A Cambridge start-up has developed an acoustic technology that could make smartphones smarter
A Cambridge University backed company has developed an acoustic processing technology, in the form of a software-only upgrade, that could one day offer an alternative to the touch screens currently used in smartphones and other devices.
According to the company’s chief executive, Giovanni Bisutti, the technology could be used to “make smartphones even smarter by enabling the user to interact with the entirety of the casework and not just the touch screen area”. It could also provide feature phones with touch screen functionality at “icon resolution level”, said Bisutti.
InputDynamics claims that its “TouchDevice” technology, when enabling touch screen functionality in feature phones, also has benefits for the environment. This is because handsets using it will not need to use rare metals such as indium, used in the manufacture of current touch screens.
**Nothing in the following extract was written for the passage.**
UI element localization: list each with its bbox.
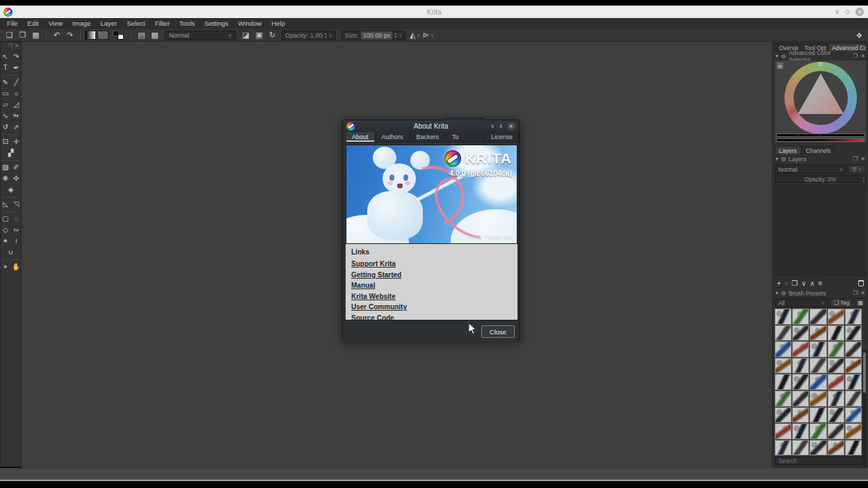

Indium and other non-renewable materials are needed to build touch capabilities into current touch screens, but this hardware isn’t needed with Input Dynamics’ technology, since it relies entirely on software and on the handset’s existing microphone.
TouchDevice relies on the acoustic signal produced by the user swiping or tapping on the display to effectively simulate a touchscreen. The technology isn’t limited to the display screen, as users can tap or swipe on the entirety of the handset case, the company said.
The technology, based on new algorithms developed by Professor Simon Godsill and PhD student Jens Enzo Nyby Christensen at the Cambridge University department of engineering, could reduce the cost of touch-screen devices, increase their functionality and eliminate the need for expensive and non-renewable materials, InputDynamics said.
The company was awarded a £100,000 grant by the East of England Development Agency in 2009 to develop its technology, and is competing in the UK ICT Pioneers Competition, which will hand out awards on 23 March.
Input Dynamics is currently in discussion with handset manufacturers on building the technology into products.
Touch screen technology
Touch screens have increased dramatically in popularity over the last year, thanks largely to the success of Apple’s iPhone and iPad, which use capacitive touch screen displays.
Capacitive touch screens consist of an insulator such as glass, coated with a transparent conductor such as indium tin oxide. They work by using the human body as an electrical conductor. Touching the surface of the screen results in a distortion of the screen’s electrostatic field, measurable as a change in capacitance.
The acceptance of touch screen technology into the mainstream consumer market has transformed the mobile industry, with manufacturers worldwide scrambling to release their own touch screen smartphones and tablets. There are just over 20 million tablets in use today, with a market potential of over 180 million sales by 2014, according to RBC.
“People are so much more comfortable now,” said Mike Stinson, Motion’s vice president of marketing, speaking to eWEEK Europe in January. “Touching the display has become acceptable.”
This article has been updated to make it clear that Giovanni Bisutti is the principal founder of Input Dynamics.